Even if it can be hypothesized that Lockwood Auto received consideration for its transfer to FNB — in that Lockwood Auto got the $200,000 from Barbara, it is apparent that Lockwood Auto immediately gave up that $200,000 — before the parties left the table in the Bank’s board room. It is apparent that Lockwood Auto transferred the $200,000 in Certificate of Deposit to FNB without receiving an adequate consideration. FNB will be directed to *658turn over the $200,000 CD with interest to the Trustee.3
FNB asserts a claim against Barbara and has filed a proof of claim in Barbara’s Chapter 11 case. If Barbara continues to assert that she has no obligation to FNB because of FNB’s actions and/or advice, those disputed facts can be processed through the claim objection process in Barbara’s case, if appropriate, once it is determined if and what type of distribution may be available to unsecured creditors in that case.
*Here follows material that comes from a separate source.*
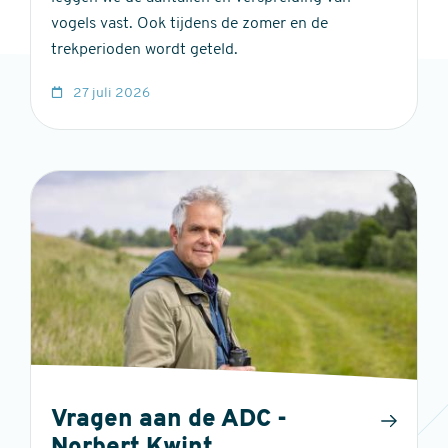
vogels vast. Ook tijdens de zomer en de
trekperioden wordt geteld.
27 juli 2026
Vragen aan de ADC -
An appropriate Order will be entered.
ORDER
This 31st day of May, 2007, in accordance with the accompanying Opinion, it is ORDERED as follows:
1. The Motion for Summary Judgment filed by First National Bank of Pennsylvania is REFUSED.
2. The Motion for Summary Judgment filed by Richard W. Roeder, Esq., Trustee, as Plaintiff, is GRANTED and First National Bank is ORDERED to turn over to the Trustee the proceeds of CD Account 100806034.
3. First National Bank’s Cross-Claim against Barbara Lockwood may be concluded by resolution of the proof of claim filed by First National Bank in the Barbara Lockwood Chapter 11 at Case No. 06-10941, to which Barbara Lockwood may later file an objection, if appropriate.
. In 2002, Barbara gifted one share of Lockwood Auto to each of her children. Those shares were returned to Barbara prior to the filing of Lockwood Auto’s bankruptcy in 2005.
. Similar issues are involved with the NCB loan. NCB seeks relief from the automatic stay to set off amounts that it holds in a certificate of deposit.
. The Trustee also asserts that there was a preference payment when the CD in the name of Lockwood Auto was applied to Barbara’s obligation post petition. Having determined that FNB must turn over the proceeds of CD Account 100806034 as a fraudulent conveyance, we need not address the preference issue.